Le plus récent rapport concernant la santé mentale des jeunes date du 13 décembre dernier et il s’appuie sur un sondage fait auprès de 10 000 Canadiens. Réalisé par la Commission de la santé mentale du Canada, il s’intéresse à plusieurs sous-groupes de la société, dont les jeunes qui ont déjà une vulnérabilité, soit une consommation d’alcool et de cannabis déjà installée, ou des problèmes de santé mentale. Parmi les jeunes répondants de 16 à 24 ans, 45 % font état de symptômes d’anxiété modérés à graves, et plus du tiers (40 %) affirment que leur consommation d’alcool ou de cannabis a augmenté au cours du dernier mois. Ils disent aussi être moins en mesure de gérer le stress en pandémie.

Ces données sont inquiétantes. Elles montrent que les jeunes qui étaient déjà à risque avant la pandémie sont encore plus vulnérables. Sans aide, ils risquent de s’enliser dans la consommation chronique et la dépendance. La Commission réitère d’ailleurs l’importance de poursuivre les investissements dans les services de soutien en santé mentale et en usage de substances destinés aux jeunes.

Il faudra garder toutes ces études à l’esprit si jamais on envisage à nouveau la fermeture des établissements d’enseignement au retour des Fêtes.

Car il serait naïf de penser que ce que vivent les jeunes actuellement n’aura pas d’impact sur leur avenir, sur les adultes qu’ils deviendront. Après presque deux ans de pandémie, une portion de cette « génération COVID » restera vraisemblablement marquée.

Et c’est encore plus vrai dans les familles défavorisées chez qui la perte d’emploi, le travail dans un milieu qui n’est pas toujours sécuritaire, le manque d’espace et la promiscuité ne font qu’augmenter le niveau d’anxiété.

Ne minimisons pas tout ce que les jeunes ont perdu : au-delà des bals de fin d’études, des remises de diplôme, des voyages entre amis ou d’une simple insouciance propre à leur âge, la pandémie les a privés de rites de passage, de rencontres amicales et d’une multitude de moments charnières qui définissent la jeunesse.
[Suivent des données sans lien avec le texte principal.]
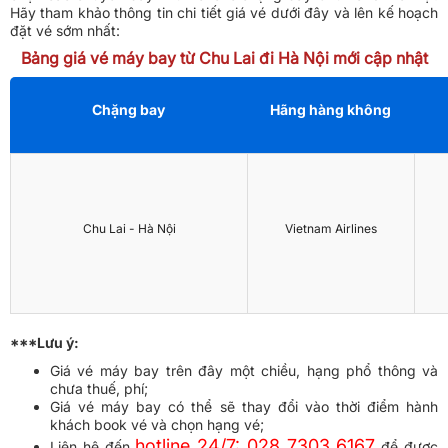
Hãy tham khảo thông tin chi tiết giá vé dưới đây và lên kế hoạch
đặt vé sớm nhất:
Bảng giá vé máy bay từ Chu Lai đi Hà Nội mới cập nhật
Chặng bay
Hãng hàng không
Chu Lai - Hà Nội
Vietnam Airlines
***Lưu ý:
Giá vé máy bay trên đây một chiều, hạng phổ thông và
chưa thuế, phí;
Giá vé máy bay có thể sẽ thay đổi vào thời điểm hành
khách book vé và chọn hạng vé;
hotline 24/7: 028 7303 6167
Liên hệ đến
để được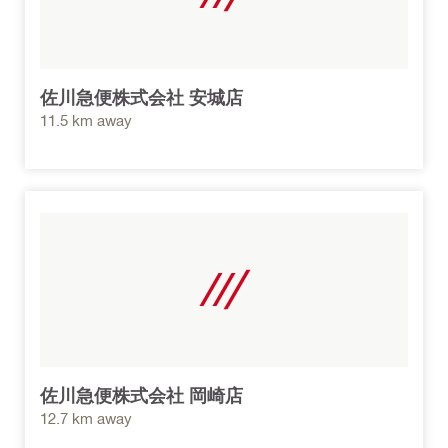
佐川急便株式会社 安城店
11.5 km away
佐川急便株式会社 岡崎店
12.7 km away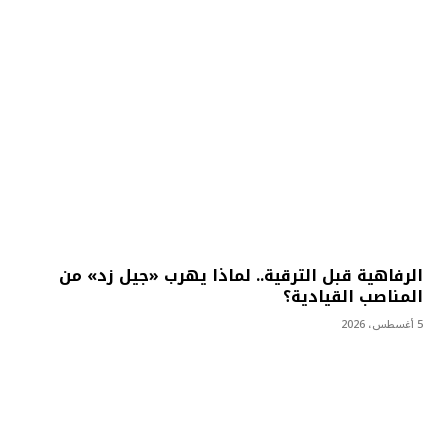
الرفاهية قبل الترقية.. لماذا يهرب «جيل زد» من
المناصب القيادية؟
5 أغسطس، 2026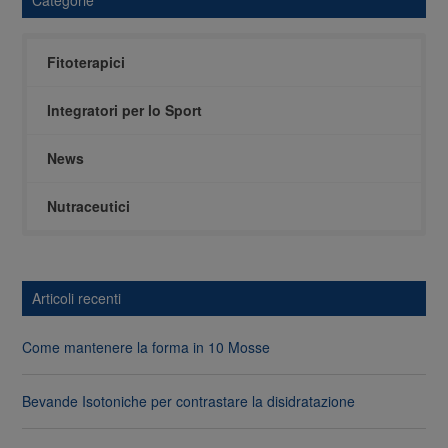
Categorie
Fitoterapici
Integratori per lo Sport
News
Nutraceutici
Articoli recenti
Come mantenere la forma in 10 Mosse
Bevande Isotoniche per contrastare la disidratazione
Des moments qui ne reviendront plus.

Ajoutons à cela la crise des changements climatiques en toile de fond qui les rend encore plus pessimistes. Un sondage réalisé l’automne dernier par la firme Ipsos auprès de 501 jeunes Canadiens âgés de 18 à 29 ans révélait que plus de la moitié des répondants (59 %) éprouvait de la peur face aux changements climatiques. À peu près la même proportion (57 %) de jeunes se disaient nerveux, et plus du tiers (41 %) se sentaient coupables. Bref, leur santé mentale est mise à rude épreuve par les temps qui courent.

Jeudi dernier, le premier ministre Legault a réitéré l’importance de garder les écoles ouvertes. Ce sont bien sûr les règles de la santé publique qui dicteront la suite des choses, mais n’oublions pas les jeunes dans la prise de décision. Leur bien-être en dépend.